Cette discussion et cette critique contiennent des spoilers pour Chevalier de la lune épisode 2, « Summon the Suit », sur Disney +.
L’une des critiques les plus fréquentes des projets de Marvel Studios est qu’ils ont un « problème de méchant ».
Pour être juste, ce problème est quelque peu exagéré. Après tout, la société a réussi à produire des méchants mémorables comme Loki (Tom Hiddleston) dans Thor et Killmonger (Michael B. Jordan) dans Panthère noire. Plus que cela, la décision de la société de favoriser le développement du personnage des héros par rapport aux méchants est logique dans un genre où les méchants ont historiquement éclipsé les héros, d’autant plus que la structure de la franchise signifie que le héros sera celui qui restera pour les suites.
Chevalier de la lune adopte une approche particulièrement intéressante de cette question structurelle de longue date, en ce qu’il s’agit essentiellement d’une histoire de super-héros où le personnage central fonctionne comme tous les deux héros et méchant. Dans « The Goldfish Problem » et « Summon the Suit », Steven Grant (Oscar Isaac) semble au moins autant en désaccord avec sa personnalité dissociative Marc Spector (également Isaac) qu’avec n’importe quoi d’autre dans le récit. Grant se bat pour le contrôle de son corps et de sa vie, pour une agence que Spector cherche à voler.

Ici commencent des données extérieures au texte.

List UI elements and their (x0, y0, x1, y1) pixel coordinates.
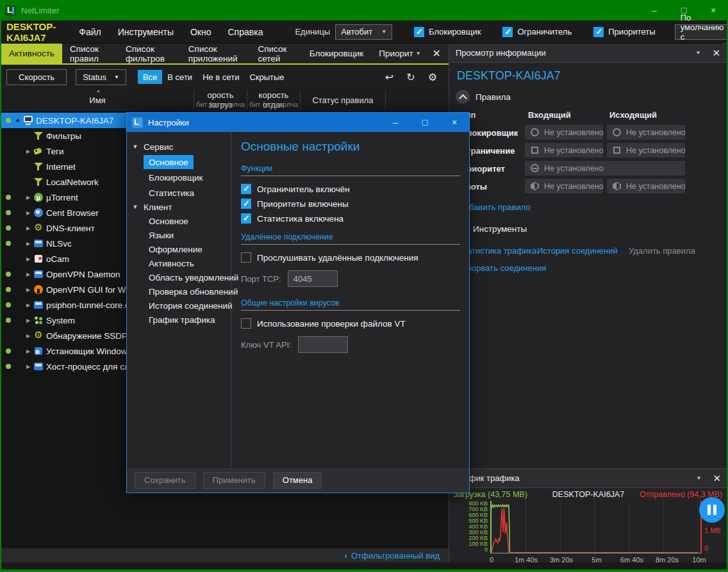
filter-all[interactable]: Все (138, 70, 162, 84)
expander-icon[interactable]: ▶ (23, 287, 33, 293)
limiter-enabled-checkbox[interactable] (241, 184, 251, 194)
expander-icon[interactable]: ▶ (23, 348, 33, 354)
column-divider[interactable] (300, 90, 301, 109)
tab-rule-list[interactable]: Список правил (62, 44, 118, 63)
expander-icon[interactable]: ▶ (23, 210, 33, 216)
rule-blocker-in-button[interactable]: Не установлено (525, 125, 603, 140)
dialog-close-button[interactable]: × (440, 113, 469, 132)
nav-item-client-history[interactable]: История соединений (144, 298, 238, 313)
save-button[interactable]: Сохранить (135, 472, 195, 489)
column-name[interactable]: Имя (1, 95, 194, 105)
expander-icon[interactable]: ▶ (23, 241, 33, 247)
tcp-port-input[interactable] (288, 270, 338, 287)
column-rule-status[interactable]: Статус правила (301, 95, 385, 105)
stats-enabled-checkbox[interactable] (241, 213, 251, 224)
expander-icon[interactable]: ▶ (23, 195, 33, 200)
column-divider[interactable] (194, 90, 194, 109)
tab-activity[interactable]: Активность (1, 44, 62, 63)
tab-app-list[interactable]: Список приложений (181, 44, 251, 63)
tab-priorities[interactable]: Приорит (371, 44, 416, 63)
expander-icon[interactable]: ▶ (23, 302, 33, 308)
column-divider[interactable] (247, 90, 247, 109)
nav-item-client-chart[interactable]: График трафика (144, 313, 220, 327)
remote-listen-row[interactable]: Прослушивать удалённые подключения (241, 252, 460, 263)
dialog-maximize-button[interactable]: □ (410, 113, 440, 132)
nav-item-service-general[interactable]: Основное (144, 155, 194, 169)
vt-api-key-input[interactable] (298, 336, 348, 353)
column-divider[interactable] (385, 90, 386, 109)
close-icon[interactable]: ✕ (713, 473, 721, 484)
priorities-enabled-checkbox[interactable] (241, 199, 251, 209)
apply-button[interactable]: Применить (203, 472, 265, 489)
chevron-down-icon[interactable]: ▼ (127, 204, 144, 210)
expander-icon[interactable]: ▶ (23, 333, 33, 339)
expander-icon[interactable]: ▶ (23, 272, 33, 277)
remove-rules-link[interactable]: Удалить правила (629, 246, 695, 256)
nav-item-client-updates[interactable]: Проверка обновлений (144, 284, 243, 298)
status-dropdown[interactable]: Status ▼ (76, 69, 126, 85)
expander-icon[interactable]: ▼ (13, 116, 23, 126)
nav-group-client[interactable]: ▼ Клиент (127, 200, 231, 214)
chevron-down-icon[interactable]: ▼ (416, 44, 425, 63)
view-preset-dropdown[interactable]: По умолчанию с диаграммой ▼ (675, 24, 728, 40)
expander-icon[interactable]: ▶ (23, 149, 33, 154)
nav-item-client-appearance[interactable]: Оформление (144, 242, 208, 256)
limiter-enabled-row[interactable]: Ограничитель включён (241, 184, 460, 194)
collapse-icon[interactable]: ▼ (697, 475, 702, 481)
expander-icon[interactable]: ▶ (23, 256, 33, 262)
rule-priority-button[interactable]: Не установлено (525, 161, 685, 176)
nav-group-service[interactable]: ▼ Сервис (127, 140, 231, 154)
nav-item-service-stats[interactable]: Статистика (144, 186, 199, 200)
priorities-enabled-row[interactable]: Приоритеты включены (241, 199, 460, 209)
traffic-plot[interactable] (490, 501, 702, 553)
rule-quota-out-button[interactable]: Не установлено (607, 179, 685, 193)
close-icon[interactable]: ✕ (712, 47, 720, 59)
limiter-checkbox[interactable] (502, 27, 513, 37)
rule-blocker-out-button[interactable]: Не установлено (607, 125, 685, 140)
priorities-checkbox[interactable] (593, 27, 604, 37)
tab-network-list[interactable]: Список сетей (250, 44, 301, 63)
connection-history-link[interactable]: История соединений (537, 246, 618, 256)
filter-hidden[interactable]: Скрытые (244, 70, 289, 84)
chevron-down-icon[interactable]: ▼ (127, 143, 144, 150)
priorities-toggle[interactable]: Приоритеты (593, 27, 655, 37)
nav-item-client-activity[interactable]: Активность (144, 256, 199, 270)
minimize-button[interactable]: – (640, 0, 669, 20)
undo-icon[interactable]: ↩ (385, 71, 393, 83)
gear-icon[interactable]: ⚙ (428, 71, 437, 83)
expander-icon[interactable]: ▶ (23, 318, 33, 323)
remote-listen-checkbox[interactable] (241, 252, 251, 263)
vt-check-checkbox[interactable] (241, 318, 251, 329)
collapse-up-icon[interactable] (456, 90, 470, 104)
stats-enabled-row[interactable]: Статистика включена (241, 213, 460, 224)
kill-connections-link[interactable]: Разорвать соединения (458, 263, 546, 273)
blocker-toggle[interactable]: Блокировщик (414, 27, 481, 37)
cancel-button[interactable]: Отмена (273, 472, 322, 489)
filter-offline[interactable]: Не в сети (197, 70, 244, 84)
limiter-toggle[interactable]: Ограничитель (502, 27, 572, 37)
menu-window[interactable]: Окно (190, 27, 211, 37)
dialog-minimize-button[interactable]: – (381, 113, 410, 132)
rule-quota-in-button[interactable]: Не установлено (525, 179, 603, 193)
menu-tools[interactable]: Инструменты (118, 27, 174, 37)
nav-item-client-general[interactable]: Основное (144, 214, 194, 228)
expander-icon[interactable]: ▶ (23, 364, 33, 370)
tab-close-icon[interactable]: ✕ (425, 44, 449, 63)
tab-blocker[interactable]: Блокировщик (302, 44, 371, 63)
filtered-view-link[interactable]: Отфильтрованный вид (351, 551, 440, 560)
expander-icon[interactable]: ▶ (23, 225, 33, 231)
nav-item-client-tray[interactable]: Область уведомлений (144, 270, 244, 284)
rule-limit-out-button[interactable]: Не установлено (607, 143, 685, 158)
blocker-checkbox[interactable] (414, 27, 424, 37)
tab-filter-list[interactable]: Список фильтров (118, 44, 181, 63)
rule-limit-in-button[interactable]: Не установлено (525, 143, 603, 158)
filter-online[interactable]: В сети (162, 70, 197, 84)
units-dropdown[interactable]: Автобит ▼ (335, 24, 392, 40)
menu-help[interactable]: Справка (228, 27, 263, 37)
nav-item-client-languages[interactable]: Языки (144, 228, 179, 242)
nav-item-service-blocker[interactable]: Блокировщик (144, 170, 208, 184)
speed-button[interactable]: Скорость (6, 69, 67, 85)
menu-file[interactable]: Файл (79, 27, 101, 37)
collapse-icon[interactable]: ▼ (696, 50, 701, 56)
refresh-icon[interactable]: ↻ (406, 71, 415, 83)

Chevalier de la lune offre un antagoniste assez conventionnel sous la forme d’Arthur Harrow (Ethan Hawke). Cependant, Harrow est une feuille assez large pour Grant et Spector. Arthur Harrow est un extrêmement antagoniste mineur de la bande dessinée, n’ayant paru auparavant que dans un seul numéro de Chevalier de la lune à partir d’avril 1985. Il n’est guère un méchant aussi populaire ou aussi omniprésent que Baron Zemo (Daniel Brühl), Wilson Fisk (Vincent D’Onofrio) ou même Agatha Harkness (Kathryn Hahn).
Plus que cela, « Summon the Suit » suggère que Harrow est un méchant d’adaptation de bande dessinée assez conventionnel. C’est un fasciste dessiné dans les termes les plus larges possibles, faisant des choses terribles à la poursuite d’un idéal utopique. De cette façon, il ressemble à grands traits à des méchants comme Thanos (Josh Brolin). Harrow plaide pour ce qui est effectivement une sorte de vigilance plus extrême qui cherche à rendre le monde meilleur en « éradiquant le choix du mal ».
Harrow suit la divinité égyptienne Ammit, qui a le pouvoir de juger une vie humaine dans son ensemble et sur son potentiel. « Elle sait ce que nous avons fait et ce que nous ferons », explique Harrow dans « The Goldfish Problem ». C’est essentiellement un riff pseudo-religieux sur le pré-crime de Rapport minoritaire. Il est également similaire à « Project Insight » de Capitaine Amérique: Le Soldat de l’Hiverqui utiliserait un algorithme pour identifier les futurs problèmes potentiels et « neutraliser un grand nombre de menaces avant qu’elles ne surviennent ».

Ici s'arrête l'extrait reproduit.